If a chord, which is not a tangent, of the parabola y²=16x has the equation 2x+y=p, and midpoint (h,k), then which of the following is (are) possible value(s) of p, h and k?

(p-6x)²=16x ⇒p²-8px+4x²=16x ⇒4x²+x(-8p-16)+p²=0 ⇒x₁+x₂=4p+16/4=p+4 ∴h=x₁+x₂/2=p+4/2
y₁+y₂/2=p-6x₁+p-6x₂/2=p-(x₁+x₂) ∴k=p-(p+4)=-4
So, we have to check between options C and D.
Option C: p=6,h=2 ⇒x₁+x₂=2h=4 ⇒k=p-(x₁+x₂)=6-4=2≠-8
Hence, option C is not correct.
Option D: p=2,h=3 ⇒x₁+x₂=2h=6 ⇒k=p-(x₁+x₂)=2-6=-4≠-8
Hence, option D is not correct. Let's re-examine the solution for k.

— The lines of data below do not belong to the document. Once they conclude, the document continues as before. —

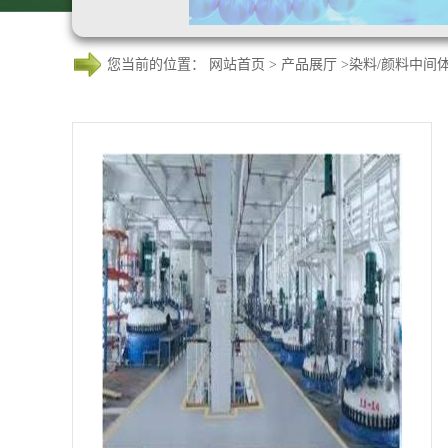
您当前的位置：
网站首页
>
产品展厅
>
染料/颜料中间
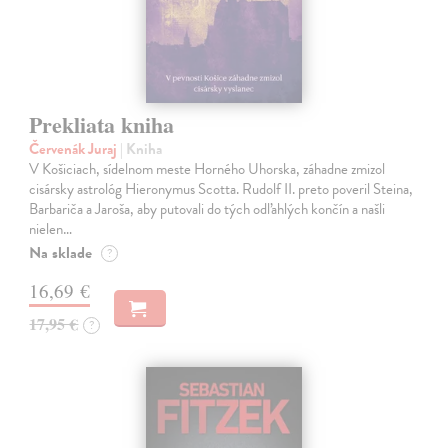
Prekliata kniha
Červenák Juraj
| Kniha
V Košiciach, sídelnom meste Horného Uhorska, záhadne zmizol
cisársky astrológ Hieronymus Scotta. Rudolf II. preto poveril Steina,
Barbariča a Jaroša, aby putovali do tých odľahlých končín a našli
nielen…
Na sklade
?
16,69 €
17,95 €
?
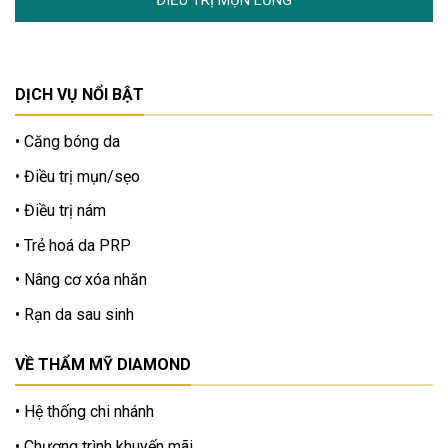
DỊCH VỤ NỔI BẬT
Căng bóng da
Điều trị mụn/sẹo
Điều trị nám
Trẻ hoá da PRP
Nâng cơ xóa nhăn
Rạn da sau sinh
VỀ THẨM MỸ DIAMOND
Hệ thống chi nhánh
Chương trình khuyến mãi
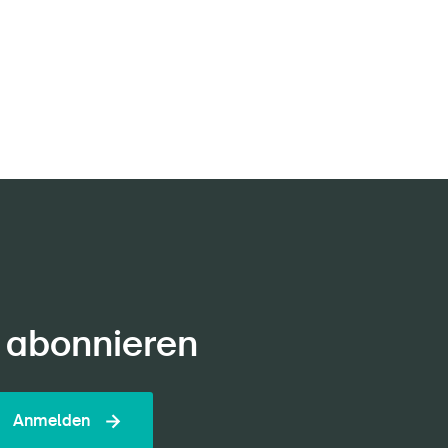
 abonnieren
Anmelden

The midpoint of the chord is (h,k) and the equation of the chord is 2x+y=p. Substituting the midpoint, we get 2h+k=p. Then k=p-2h.
Option A: p=5, h=4, k=-7. Then k = 5 - 2(4) = -3 ≠ -7. Incorrect.
Option B: p=6, h=2, k=-8. Then k = 6 - 2(2) = 2 ≠ -8. Incorrect.
Option C: p=2, h=3, k=-8. Then k = 2 - 2(3) = -4 ≠ -8. Incorrect.
Option D: p=5, h=1, k=-7. Then k = 5 - 2(1) = 3 ≠ -7. Incorrect.
Let's reconsider the derivation of the midpoint. The equation of the chord is y = p - 2x. Substitute into y² = 16x to get (p-2x)² = 16x.
4x² - 4px + p² = 16x
4x² - (4p+16)x + p² = 0
The sum of the roots is x₁ + x₂ = (4p+16)/4 = p+4.
The midpoint's x coordinate is h = (x₁+x₂)/2 = (p+4)/2.
The midpoint's y coordinate is k = (y₁+y₂)/2 = (p-2x₁+p-2x₂)/2 = p - (x₁+x₂)= p - (p+4) = -4.
Therefore, k = -4 for all options. None of the given options are correct.